Çünkü, dünyanın en ciddi çelişkilerinden birini yaşıyoruz mütemadiyen. Yaşadıkça da tecrübe arttıkça da duyarlılık zayıflıyor maalesef. Ekranda Filistinli ölü çocuk fotoğrafları görmekten gına geldi artık herkese. Filistin’de çocuk olmak’tan bahsedip durdu millet. Filistin’de çocuk olmak Allah’ın yarattığı bir kaderdir, Filistin halkı ölü çocuklarını kameraya tuta tuta savaşmaya devam ediyor. Biz burada işerin nasıl yürüdüğünü ve duyarlılıkların ne seviyede seyrettiğine bakalım. Taşlama kot giymeyerek mi kapitalizme karşı çıkacaksın, coca cola içmeyerek mi… İslamcı kişiler bile böyle laflar ediyor. Moda oldu. Coca cola içeriz içmeyiz kendi tavrımızdır bu, ama içmeyen biri varsa ona saygı duymak zorundayız. Konu sadece karşı çıkmak değil, destek vermemek. Taşlama kot giymezsen işçilerin ölümüne destek vermemiş olursun. Taşlama kot diye bir şey olmazsa işçiler orada çalışmak zorunda kalmaz, rızkını başka yerde arar. Çalışan işçi çalışmak zorunda, aile çoluk çocuk geçindiriyor çünkü. Ama biz bu sektöre destek vermezsek çelişki ortadan kalkabilir. Sen daha güzel daha ciks kotlar giydikçe, birileri mecburiyetten ölmeye devam ediyor 30 yaşında. Senin hayat tarzın başkalarının hayatlarını öldürüyor. Burada dramatik trajik hüzünlü bir şey yok, burada direkt somut maddi fiziki ölümcül bir çelişki var. Marx bu ve diğer çelişkiler üzerine dünyayı kasıp kavuran bir ideoloji inşa etti. Dücane Cündioğlu 20. yy’nin vicdanı islamcılık değil sosyalizm oldu demiş geçen. Belli oranda doğru ve tartışılabilir bir söz. Fakat biz sosyalist değiliz. Komunist yaftası yapıştırılacak diye işçilerin hakları konusundan kaçacak da değiliz. İslam’ın adalet anlayışı bize yetiyor. Yetmediği insanlar da var, islami sol, müslüman sol türünden partiler kuruyorlar.( Sonra feshedip Ak Parti’den bakan oluyorlar ya, neyse).

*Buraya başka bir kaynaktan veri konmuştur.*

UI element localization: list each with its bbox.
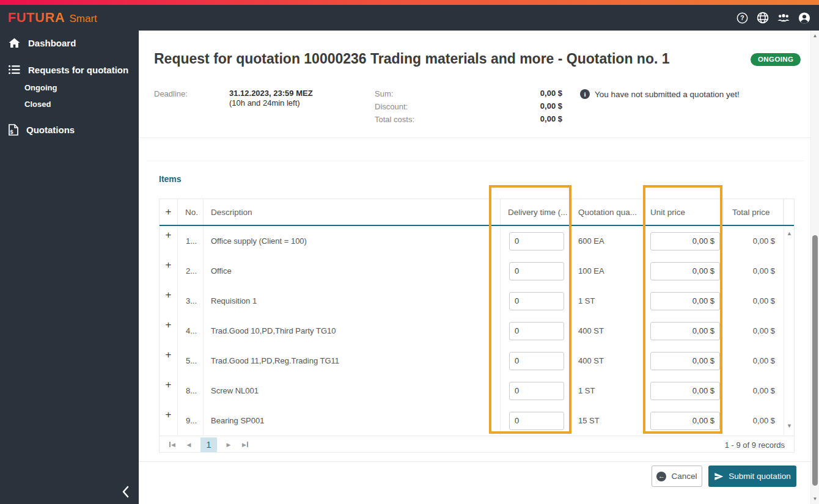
row-description: Screw NL001 (204, 376, 501, 406)
status-badge: ONGOING (751, 53, 801, 66)
delivery-time-input[interactable] (509, 232, 564, 250)
back-arrow-icon: ← (656, 472, 666, 481)
expand-all-button[interactable]: + (160, 199, 178, 225)
table-row: + 3... Requisition 1 1 ST 0,00 $ (160, 286, 794, 316)
row-description: Requisition 1 (204, 286, 501, 316)
row-quantity: 400 ST (572, 316, 644, 346)
cancel-button-label: Cancel (671, 472, 697, 481)
svg-text:?: ? (740, 15, 744, 21)
row-no: 8... (178, 376, 204, 406)
row-no: 5... (178, 346, 204, 376)
submit-button-label: Submit quotation (729, 472, 790, 481)
pagination-next-button[interactable]: ▶ (224, 440, 233, 450)
app-window: FUTURA Smart ? Dashboard (0, 0, 819, 504)
delivery-time-input[interactable] (509, 412, 564, 430)
help-icon[interactable]: ? (736, 12, 748, 24)
column-header-description: Description (204, 199, 501, 225)
expand-row-button[interactable]: + (160, 226, 178, 256)
delivery-time-input[interactable] (509, 292, 564, 310)
pagination-prev-button[interactable]: ◀ (184, 440, 194, 450)
chevron-left-icon (120, 485, 130, 499)
sidebar-subitem-ongoing[interactable]: Ongoing (24, 83, 57, 92)
row-total-price: 0,00 $ (724, 406, 784, 436)
delivery-time-input[interactable] (509, 262, 564, 280)
discount-label: Discount: (375, 102, 408, 111)
pagination-first-button[interactable]: ◀ (167, 440, 177, 450)
sidebar-item-dashboard[interactable]: Dashboard (0, 36, 76, 49)
row-quantity: 400 ST (572, 346, 644, 376)
table-scrollbar-cell (784, 346, 794, 376)
submit-quotation-button[interactable]: Submit quotation (708, 466, 796, 487)
row-no: 3... (178, 286, 204, 316)
pagination-last-button[interactable]: ▶ (240, 440, 250, 450)
sidebar-item-label: Requests for quotation (28, 65, 128, 75)
table-scroll-down-icon[interactable]: ▼ (787, 423, 792, 429)
table-row: + 5... Trad.Good 11,PD,Reg.Trading TG11 … (160, 346, 794, 376)
collapse-sidebar-button[interactable] (116, 483, 134, 501)
unit-price-input[interactable] (650, 232, 720, 250)
row-total-price: 0,00 $ (724, 226, 784, 256)
expand-row-button[interactable]: + (160, 346, 178, 376)
row-total-price: 0,00 $ (724, 286, 784, 316)
row-no: 9... (178, 406, 204, 436)
scrollbar-up-icon[interactable]: ▲ (811, 33, 819, 38)
delivery-time-input[interactable] (509, 352, 564, 370)
deadline-label: Deadline: (154, 89, 188, 98)
table-scrollbar-cell (784, 376, 794, 406)
first-page-icon (169, 442, 171, 447)
sidebar-item-quotations[interactable]: $ Quotations (0, 123, 75, 136)
column-header-unit-price: Unit price (644, 199, 724, 225)
expand-row-button[interactable]: + (160, 316, 178, 346)
deadline-remaining: (10h and 24min left) (229, 98, 300, 108)
app-logo: FUTURA Smart (8, 10, 97, 26)
total-costs-label: Total costs: (375, 115, 414, 124)
expand-row-button[interactable]: + (160, 406, 178, 436)
header-icon-group: ? (736, 12, 810, 24)
discount-value: 0,00 $ (489, 101, 562, 111)
expand-row-button[interactable]: + (160, 376, 178, 406)
column-header-quotation-quantity: Quotation qua... (572, 199, 644, 225)
sidebar-item-requests[interactable]: Requests for quotation (0, 63, 128, 76)
account-icon[interactable] (798, 12, 810, 24)
table-pagination: ◀ ◀ 1 ▶ ▶ 1 - 9 of 9 records (160, 436, 794, 453)
unit-price-input[interactable] (650, 412, 720, 430)
expand-row-button[interactable]: + (160, 256, 178, 286)
unit-price-input[interactable] (650, 352, 720, 370)
table-row: + 8... Screw NL001 1 ST 0,00 $ (160, 376, 794, 406)
last-page-icon (247, 442, 248, 447)
column-header-delivery-time: Delivery time (... (501, 199, 572, 225)
language-globe-icon[interactable] (757, 12, 769, 24)
row-description: Office supply (Client = 100) (204, 226, 501, 256)
row-quantity: 100 EA (572, 256, 644, 286)
table-scroll-up-icon[interactable]: ▲ (787, 230, 792, 236)
table-scrollbar-cell (784, 406, 794, 436)
unit-price-input[interactable] (650, 292, 720, 310)
pagination-page-1[interactable]: 1 (200, 437, 217, 452)
table-row: + 9... Bearing SP001 15 ST 0,00 $ (160, 406, 794, 436)
row-no: 1... (178, 226, 204, 256)
sidebar-subitem-closed[interactable]: Closed (24, 100, 51, 109)
unit-price-input[interactable] (650, 322, 720, 340)
row-description: Bearing SP001 (204, 406, 501, 436)
records-count: 1 - 9 of 9 records (725, 440, 785, 450)
unit-price-input[interactable] (650, 382, 720, 400)
scrollbar-thumb[interactable] (812, 235, 818, 486)
page-scrollbar[interactable]: ▲ ▼ (810, 31, 819, 504)
unit-price-input[interactable] (650, 262, 720, 280)
items-section-title: Items (159, 174, 182, 184)
sidebar: Dashboard Requests for quotation Ongoing… (0, 31, 139, 504)
brand-suffix: Smart (69, 13, 97, 25)
section-divider (147, 161, 804, 161)
column-header-total-price: Total price (724, 199, 784, 225)
row-quantity: 1 ST (572, 286, 644, 316)
community-icon[interactable] (777, 12, 790, 24)
expand-row-button[interactable]: + (160, 286, 178, 316)
svg-text:$: $ (10, 128, 13, 134)
delivery-time-input[interactable] (509, 382, 564, 400)
scrollbar-down-icon[interactable]: ▼ (811, 496, 819, 502)
table-scrollbar-header-cell (784, 199, 794, 225)
main-content: Request for quotation 10000236 Trading m… (139, 31, 810, 504)
cancel-button[interactable]: ← Cancel (652, 466, 702, 487)
delivery-time-input[interactable] (509, 322, 564, 340)
info-icon: i (580, 89, 590, 99)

İşçi nedir? Birilerinin ısınması yürümesi barınması için kömür yol bina inşa eden, güvenlikli veya güvenliksiz şartlarda, sadece ekonomik mecburiyetlerden dolayı çalışan ve ciddi bir kısmı çalışırken kaptığı hastalık nedeniyle genç ya da yaşlıyken ölen insanlardır. Hiçbir insan hoşuna gittiği için ocağa inmiyor kömür tozuyla boğuşmuyor, kışın inşaatta çalışmıyor. İllere göre işsizlik dağılımlarından haberdar olmak bile yeter bunu anlamak için. İşçiler ocakta yeterince güvenlik olmadığı biliyorlarmış, fakat işini kaybetmek korkusuyla konuşmuyormuş kimse. Bunu göçükten kurtulan işçi söylüyor. Kömür kadar değerimiz yoktu, diyor.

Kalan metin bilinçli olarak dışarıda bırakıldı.